T.Nakashima: "Naolxone suppresses the rising phase of fever induced by interferon-d." Brain Res. Bull.37. 61-66 (1995)

T.Nakashima：“Naolxone 可以抑制干扰素-d 引起的发烧上升阶段。”

S.Miyata: "Maintenance of ultrastructural plosticiy of the hypotalamic suprooptic uncleus in the ovoriectomized rat." Brain Res. Bull.37. 405-409 (1995)

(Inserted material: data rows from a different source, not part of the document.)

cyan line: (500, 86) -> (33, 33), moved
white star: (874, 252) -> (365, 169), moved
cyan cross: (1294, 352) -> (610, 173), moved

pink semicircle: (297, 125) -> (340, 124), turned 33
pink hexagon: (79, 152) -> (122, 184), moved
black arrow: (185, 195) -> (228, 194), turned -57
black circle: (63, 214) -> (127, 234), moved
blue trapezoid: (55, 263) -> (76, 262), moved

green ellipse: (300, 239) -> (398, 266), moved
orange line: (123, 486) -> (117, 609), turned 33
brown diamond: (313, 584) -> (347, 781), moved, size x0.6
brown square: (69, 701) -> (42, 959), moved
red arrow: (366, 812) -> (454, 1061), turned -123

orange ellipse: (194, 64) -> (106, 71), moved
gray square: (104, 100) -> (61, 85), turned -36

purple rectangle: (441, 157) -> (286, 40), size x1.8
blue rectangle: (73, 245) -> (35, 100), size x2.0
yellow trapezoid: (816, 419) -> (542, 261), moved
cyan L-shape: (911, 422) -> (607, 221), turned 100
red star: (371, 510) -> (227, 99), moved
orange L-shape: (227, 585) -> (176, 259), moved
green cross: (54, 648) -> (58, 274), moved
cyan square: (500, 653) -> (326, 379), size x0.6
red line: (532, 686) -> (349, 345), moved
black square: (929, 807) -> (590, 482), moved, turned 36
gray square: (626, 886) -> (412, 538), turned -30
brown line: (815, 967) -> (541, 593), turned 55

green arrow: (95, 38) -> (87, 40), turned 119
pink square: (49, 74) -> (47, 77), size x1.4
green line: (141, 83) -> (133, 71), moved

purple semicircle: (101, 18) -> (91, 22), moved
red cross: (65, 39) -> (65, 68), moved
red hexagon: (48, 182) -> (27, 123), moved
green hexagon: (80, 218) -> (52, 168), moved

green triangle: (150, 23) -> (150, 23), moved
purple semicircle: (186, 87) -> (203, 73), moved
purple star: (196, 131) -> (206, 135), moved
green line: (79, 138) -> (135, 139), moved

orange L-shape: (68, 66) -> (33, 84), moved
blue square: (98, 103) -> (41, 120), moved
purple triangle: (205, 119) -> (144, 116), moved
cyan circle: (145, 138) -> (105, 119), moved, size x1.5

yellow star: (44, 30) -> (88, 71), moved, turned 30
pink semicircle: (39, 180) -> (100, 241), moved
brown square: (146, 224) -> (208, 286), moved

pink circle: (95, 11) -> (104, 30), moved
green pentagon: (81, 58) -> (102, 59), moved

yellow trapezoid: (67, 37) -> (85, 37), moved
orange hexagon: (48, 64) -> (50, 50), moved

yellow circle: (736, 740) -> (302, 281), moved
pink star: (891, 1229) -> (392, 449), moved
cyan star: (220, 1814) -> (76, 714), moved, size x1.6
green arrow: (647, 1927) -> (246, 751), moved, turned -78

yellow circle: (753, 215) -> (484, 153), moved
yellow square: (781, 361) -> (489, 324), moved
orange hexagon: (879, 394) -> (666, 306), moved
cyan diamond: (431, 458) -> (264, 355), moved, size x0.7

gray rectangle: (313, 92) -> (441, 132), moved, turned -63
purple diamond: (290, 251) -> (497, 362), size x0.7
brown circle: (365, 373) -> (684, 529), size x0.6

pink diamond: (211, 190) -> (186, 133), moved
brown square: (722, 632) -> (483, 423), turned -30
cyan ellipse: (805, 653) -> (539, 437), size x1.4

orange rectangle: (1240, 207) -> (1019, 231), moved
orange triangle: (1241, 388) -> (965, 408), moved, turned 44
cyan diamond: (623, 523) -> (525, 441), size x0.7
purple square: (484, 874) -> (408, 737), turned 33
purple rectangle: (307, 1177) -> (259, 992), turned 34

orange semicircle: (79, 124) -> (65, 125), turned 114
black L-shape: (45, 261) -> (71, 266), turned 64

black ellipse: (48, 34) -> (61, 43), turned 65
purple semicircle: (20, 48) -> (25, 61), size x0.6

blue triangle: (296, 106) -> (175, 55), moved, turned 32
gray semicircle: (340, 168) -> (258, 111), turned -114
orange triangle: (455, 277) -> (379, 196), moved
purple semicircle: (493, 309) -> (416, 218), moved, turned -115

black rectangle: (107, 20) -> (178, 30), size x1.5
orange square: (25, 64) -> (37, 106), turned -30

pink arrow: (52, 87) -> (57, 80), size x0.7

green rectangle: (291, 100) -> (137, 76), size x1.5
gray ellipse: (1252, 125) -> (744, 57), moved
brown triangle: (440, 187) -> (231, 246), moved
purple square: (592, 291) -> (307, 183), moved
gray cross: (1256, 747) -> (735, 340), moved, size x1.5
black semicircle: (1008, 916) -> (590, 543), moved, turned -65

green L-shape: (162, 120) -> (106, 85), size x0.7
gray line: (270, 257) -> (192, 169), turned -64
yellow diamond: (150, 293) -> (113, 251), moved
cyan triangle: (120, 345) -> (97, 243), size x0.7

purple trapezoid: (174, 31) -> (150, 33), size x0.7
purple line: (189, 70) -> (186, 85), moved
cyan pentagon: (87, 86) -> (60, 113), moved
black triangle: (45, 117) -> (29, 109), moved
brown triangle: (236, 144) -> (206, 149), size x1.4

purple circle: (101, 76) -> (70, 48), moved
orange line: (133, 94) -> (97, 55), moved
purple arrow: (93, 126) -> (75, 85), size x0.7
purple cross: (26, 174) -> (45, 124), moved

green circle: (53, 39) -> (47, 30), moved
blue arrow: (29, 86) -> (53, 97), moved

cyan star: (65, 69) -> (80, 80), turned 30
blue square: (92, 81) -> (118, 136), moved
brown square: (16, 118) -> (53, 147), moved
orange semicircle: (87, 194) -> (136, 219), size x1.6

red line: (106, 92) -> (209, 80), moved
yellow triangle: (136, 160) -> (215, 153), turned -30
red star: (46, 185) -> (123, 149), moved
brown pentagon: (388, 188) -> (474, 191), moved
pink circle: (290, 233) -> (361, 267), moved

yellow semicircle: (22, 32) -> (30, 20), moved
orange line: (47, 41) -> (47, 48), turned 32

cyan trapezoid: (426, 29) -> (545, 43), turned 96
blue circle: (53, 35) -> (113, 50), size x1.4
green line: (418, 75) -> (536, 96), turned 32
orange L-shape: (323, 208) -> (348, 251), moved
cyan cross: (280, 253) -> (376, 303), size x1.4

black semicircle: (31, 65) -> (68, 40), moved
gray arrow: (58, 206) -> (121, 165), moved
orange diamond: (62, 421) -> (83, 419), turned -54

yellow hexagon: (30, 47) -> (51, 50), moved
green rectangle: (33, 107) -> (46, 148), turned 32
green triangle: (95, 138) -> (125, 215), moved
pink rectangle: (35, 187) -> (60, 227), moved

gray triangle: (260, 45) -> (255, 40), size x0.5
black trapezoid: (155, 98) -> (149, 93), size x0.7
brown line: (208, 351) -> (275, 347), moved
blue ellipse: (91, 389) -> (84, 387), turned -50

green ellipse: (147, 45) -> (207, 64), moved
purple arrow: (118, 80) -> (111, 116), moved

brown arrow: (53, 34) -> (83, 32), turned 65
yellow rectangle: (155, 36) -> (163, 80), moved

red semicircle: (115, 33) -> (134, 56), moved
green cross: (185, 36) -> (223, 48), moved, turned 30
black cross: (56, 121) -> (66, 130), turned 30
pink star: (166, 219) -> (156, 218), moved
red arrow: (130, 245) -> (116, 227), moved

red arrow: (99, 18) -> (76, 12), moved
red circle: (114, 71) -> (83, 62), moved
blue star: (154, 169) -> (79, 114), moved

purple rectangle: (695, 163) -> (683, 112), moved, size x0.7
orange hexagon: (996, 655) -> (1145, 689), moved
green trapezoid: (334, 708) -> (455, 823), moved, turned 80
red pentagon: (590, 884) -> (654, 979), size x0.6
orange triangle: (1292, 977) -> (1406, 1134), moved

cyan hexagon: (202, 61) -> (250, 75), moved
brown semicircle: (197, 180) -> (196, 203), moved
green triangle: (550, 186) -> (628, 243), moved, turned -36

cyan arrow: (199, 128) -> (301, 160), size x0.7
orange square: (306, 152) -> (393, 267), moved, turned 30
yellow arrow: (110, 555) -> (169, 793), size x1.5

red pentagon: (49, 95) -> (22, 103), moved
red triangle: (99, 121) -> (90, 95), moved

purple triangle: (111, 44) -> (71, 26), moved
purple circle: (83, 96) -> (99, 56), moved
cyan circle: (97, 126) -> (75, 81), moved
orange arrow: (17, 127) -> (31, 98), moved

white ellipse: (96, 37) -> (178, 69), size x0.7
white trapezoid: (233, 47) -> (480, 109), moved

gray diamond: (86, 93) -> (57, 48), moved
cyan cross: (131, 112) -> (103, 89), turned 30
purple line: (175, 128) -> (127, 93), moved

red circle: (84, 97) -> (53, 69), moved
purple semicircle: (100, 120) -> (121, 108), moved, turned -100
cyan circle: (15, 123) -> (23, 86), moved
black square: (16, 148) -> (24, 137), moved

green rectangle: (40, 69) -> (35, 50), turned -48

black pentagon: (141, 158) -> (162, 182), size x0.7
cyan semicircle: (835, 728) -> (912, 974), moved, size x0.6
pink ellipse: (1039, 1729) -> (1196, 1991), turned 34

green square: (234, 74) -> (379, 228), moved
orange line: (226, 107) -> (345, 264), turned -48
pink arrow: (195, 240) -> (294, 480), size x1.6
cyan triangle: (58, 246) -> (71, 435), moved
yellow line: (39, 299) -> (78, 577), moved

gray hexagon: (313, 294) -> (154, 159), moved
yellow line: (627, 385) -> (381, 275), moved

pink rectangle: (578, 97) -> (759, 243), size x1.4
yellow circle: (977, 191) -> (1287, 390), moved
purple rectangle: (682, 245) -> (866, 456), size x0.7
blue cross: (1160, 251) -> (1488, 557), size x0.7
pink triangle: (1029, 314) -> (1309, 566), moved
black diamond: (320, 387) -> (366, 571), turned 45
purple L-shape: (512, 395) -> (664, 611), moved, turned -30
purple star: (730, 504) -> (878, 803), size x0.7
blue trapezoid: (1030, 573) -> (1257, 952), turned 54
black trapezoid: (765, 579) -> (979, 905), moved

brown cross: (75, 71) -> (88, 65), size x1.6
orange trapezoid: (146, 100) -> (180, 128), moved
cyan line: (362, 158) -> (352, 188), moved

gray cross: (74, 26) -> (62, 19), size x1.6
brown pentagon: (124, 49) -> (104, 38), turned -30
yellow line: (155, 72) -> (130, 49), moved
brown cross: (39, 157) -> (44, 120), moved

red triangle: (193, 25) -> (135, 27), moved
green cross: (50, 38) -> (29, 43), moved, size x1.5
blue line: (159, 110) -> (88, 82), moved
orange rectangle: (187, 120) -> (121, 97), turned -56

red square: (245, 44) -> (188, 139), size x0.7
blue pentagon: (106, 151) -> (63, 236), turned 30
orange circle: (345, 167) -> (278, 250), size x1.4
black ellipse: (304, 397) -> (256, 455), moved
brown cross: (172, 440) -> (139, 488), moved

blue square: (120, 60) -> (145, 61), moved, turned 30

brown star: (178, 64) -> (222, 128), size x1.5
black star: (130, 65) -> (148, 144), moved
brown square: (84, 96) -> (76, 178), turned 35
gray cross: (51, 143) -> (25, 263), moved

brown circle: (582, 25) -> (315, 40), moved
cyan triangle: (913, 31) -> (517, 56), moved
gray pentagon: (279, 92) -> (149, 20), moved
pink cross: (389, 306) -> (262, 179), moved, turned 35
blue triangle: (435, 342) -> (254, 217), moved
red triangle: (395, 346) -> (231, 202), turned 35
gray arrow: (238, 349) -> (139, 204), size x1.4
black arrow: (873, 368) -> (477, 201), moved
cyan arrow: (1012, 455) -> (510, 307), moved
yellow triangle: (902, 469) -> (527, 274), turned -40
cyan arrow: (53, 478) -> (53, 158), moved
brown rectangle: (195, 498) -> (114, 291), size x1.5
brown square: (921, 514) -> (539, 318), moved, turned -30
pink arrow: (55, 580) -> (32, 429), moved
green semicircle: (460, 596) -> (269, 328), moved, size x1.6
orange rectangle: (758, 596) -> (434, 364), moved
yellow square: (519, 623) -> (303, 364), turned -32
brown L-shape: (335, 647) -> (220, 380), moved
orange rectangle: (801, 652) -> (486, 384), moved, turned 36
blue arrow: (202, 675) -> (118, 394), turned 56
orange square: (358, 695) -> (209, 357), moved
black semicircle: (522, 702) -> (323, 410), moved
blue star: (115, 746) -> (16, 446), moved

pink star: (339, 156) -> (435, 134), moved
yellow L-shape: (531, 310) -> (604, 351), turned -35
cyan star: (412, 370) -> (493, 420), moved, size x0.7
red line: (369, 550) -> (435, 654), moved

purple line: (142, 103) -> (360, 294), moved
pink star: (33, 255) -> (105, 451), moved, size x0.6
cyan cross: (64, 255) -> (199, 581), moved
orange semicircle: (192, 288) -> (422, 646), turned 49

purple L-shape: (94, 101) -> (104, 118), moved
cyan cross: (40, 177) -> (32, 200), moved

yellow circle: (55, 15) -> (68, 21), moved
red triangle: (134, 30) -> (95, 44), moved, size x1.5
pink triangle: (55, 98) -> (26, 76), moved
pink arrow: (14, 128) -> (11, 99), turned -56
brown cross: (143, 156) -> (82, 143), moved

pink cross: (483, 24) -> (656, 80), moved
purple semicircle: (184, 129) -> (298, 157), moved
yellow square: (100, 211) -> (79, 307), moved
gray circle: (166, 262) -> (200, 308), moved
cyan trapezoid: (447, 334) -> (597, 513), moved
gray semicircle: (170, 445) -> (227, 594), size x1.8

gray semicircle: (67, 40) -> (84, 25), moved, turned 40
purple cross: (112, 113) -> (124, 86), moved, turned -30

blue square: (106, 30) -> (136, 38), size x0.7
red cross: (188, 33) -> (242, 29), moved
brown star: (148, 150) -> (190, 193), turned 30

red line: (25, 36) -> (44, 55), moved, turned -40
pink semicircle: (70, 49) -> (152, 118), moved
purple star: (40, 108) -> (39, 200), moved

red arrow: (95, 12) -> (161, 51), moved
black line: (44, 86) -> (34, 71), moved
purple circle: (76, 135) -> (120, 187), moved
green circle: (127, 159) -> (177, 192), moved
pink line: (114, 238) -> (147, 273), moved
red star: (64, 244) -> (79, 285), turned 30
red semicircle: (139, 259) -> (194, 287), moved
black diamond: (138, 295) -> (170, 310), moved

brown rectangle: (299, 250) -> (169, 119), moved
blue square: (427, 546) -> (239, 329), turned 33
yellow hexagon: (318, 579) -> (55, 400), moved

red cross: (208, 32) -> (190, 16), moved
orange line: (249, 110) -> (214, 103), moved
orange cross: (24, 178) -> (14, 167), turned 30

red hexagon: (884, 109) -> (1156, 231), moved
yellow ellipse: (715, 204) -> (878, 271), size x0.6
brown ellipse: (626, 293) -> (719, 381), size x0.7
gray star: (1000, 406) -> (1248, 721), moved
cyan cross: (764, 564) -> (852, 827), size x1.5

S.Miyata：“卵巢切除大鼠下丘脑视上叔叔超微结构的维持。”

T.Nakashima, T.Murakami, Y.Murai, T.Hori, S.Miyata and T.Kiyohara: "Naloxone suppresses the rising phase of fever induced by interferon-alpha." Brain Research Bulletin. 37. 61-66 (1995)

T.Nakashima、T.Murakami、Y.Murai、T.Hori、S.Miyata 和 T.Kiyohara：“纳洛酮可抑制干扰素 α 引起的发烧上升阶段。”

S.Miyata, T.Nakashima and T.Kiyohara: "Structural dynamics of neural plasticity in the supraoptic nucleus of the rat hypothalamus during dehydration and rehydration." Brain Research Bulletin. 34. 169-175 (1994)

S.Miyata、T.Nakashima 和 T.Kiyohara：“脱水和补液期间大鼠下丘脑视上核神经可塑性的结构动力学”。

S.Miyata: "Central mechanism of neural activation with cold acclimation of rats using fos immuachistachemistry." Neurosci. Res.22. 209-218 (1995)

S.Miyata：“使用 fos 免疫化学研究大鼠冷适应神经激活的中心机制。”